**What to work on**.
Your answer must be the lines from the start of the records through the line with "trị rối loạn nhịp tim", exactly as written, without the pictures.

Transcribed page contents:
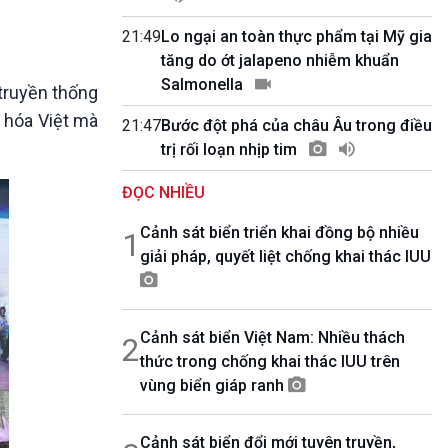
10 phút Sự kiện - Luận bàn
Câu chuyện thời sự
21:49
Lo ngại an toàn thực phẩm tại Mỹ gia
Dòng chảy sự kiện
tăng do ớt jalapeno nhiễm khuẩn
Đối thoại
Salmonella
truyền thống
Diễn đàn chủ nhật
n hóa Việt mà
21:47
Bước đột phá của châu Âu trong điều
Chuyện đêm
trị rối loạn nhịp tim
ĐỌC NHIỀU
Cảnh sát biển triển khai đồng bộ nhiều
1
giải pháp, quyết liệt chống khai thác IUU
Cảnh sát biển Việt Nam: Nhiều thách
2
thức trong chống khai thác IUU trên
vùng biển giáp ranh
Cảnh sát biển đổi mới tuyên truyền,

**Exercise output**.
10 phút Sự kiện - Luận bàn
Câu chuyện thời sự
21:49
Lo ngại an toàn thực phẩm tại Mỹ gia
Dòng chảy sự kiện
tăng do ớt jalapeno nhiễm khuẩn
Đối thoại
Salmonella
truyền thống
Diễn đàn chủ nhật
n hóa Việt mà
21:47
Bước đột phá của châu Âu trong điều
Chuyện đêm
trị rối loạn nhịp tim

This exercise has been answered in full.